I went through heck when we had cats a few years back because they got fleas and I couldn’t get rid of them. The husband sat around depressed about it and did nothing. The cats were miserable. Fleas were everywhere. I finally decided to take the cats to the humane society. I didn’t know what else to do. It became obvious that our family cannot work as a team. And I usually have to make the hard calls and be the bitch, like dealing with bullies in the neighborhood or finally getting fed up with my dad. And my husband, who refused to even feed the cats, has the gall to look broken-hearted sometimes and say, “I miss the kitties.”

I just hope we can keep our son alive! Lol

My Motto Is This: God Gives Good Gifts

Yes, I read the Bible. And if you’re following my blog, you’ll be at least as disappointed and/or pissed off as I am about following Jesus.

What the heck

Was up with Lamech?

“Adah and Zillah, hear my voice; listen to me, you wives of Lamech. I have killed a man who attacked me, a young man who wounded me. If Cain is avenged seven times, then Lamech seventy-seven times.”

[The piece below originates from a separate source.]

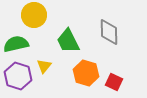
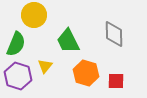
gray diamond: moved 5 px right, 2 px down
green semicircle: rotated 125 degrees clockwise
yellow triangle: moved 1 px right
red square: moved 2 px right, 1 px up; rotated 24 degrees counterclockwise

Later, God commands His people not to murder. He also decrees the “eye-for-an-eye” justice system.

I wish God would establish some rules for my home. Even when my husband and I agree on a rule, declare it, and begin to enforce it, it never lasts. He usually forgets, is too tired, or changes his mind. One time, he and I decided to take a month off from electronics and I said, “Screw this,” a day later and started iFunnying like a madwoman.

If the members of a family are reasonably motivated and devoted to one another, do we need family rules? I don’t mean the unspoken ones (Daddy grouses about someone’s using his towel) or the requests (could you please close the shower curtain? Ensuring it will be left open even more often). I mean like sitting down and choosing just a few rules together to make this tiny community we call Our Family a little safer and more dependable.

Thou shalt clean thy own mess.

Thou shalt convene at dinner time and share about thy day.

Thou shalt take good care of thyself because thou art important to us.

I don’t know how Adah and Zillah responded to Lamech (besides having more babies). My own husband doesn’t like my ideas for our family and refuses to communicate important information to me. I don’t pursue these things anymore. I ask fewer questions. I wait for him to tell me why there’s a giant wooden spool in the backyard. I don’t remind him of his mother’s birthday or our anniversary or that we agreed 9:30 is the kid’s optimal bedtime. 

I hate him. I resent him. I feel like a bit-player in my own life. He makes the decisions and meets my input with either silence or defiance. I’m too old and tired to be having any more babies. Obviously Adah and Zillah couldn’t love their offspring into better people.

But it sure would be nice to have a few rules. Maybe a family war-cry. Maybe a chore-chart. Maybe at least a written statement of the truth: I’m a slave.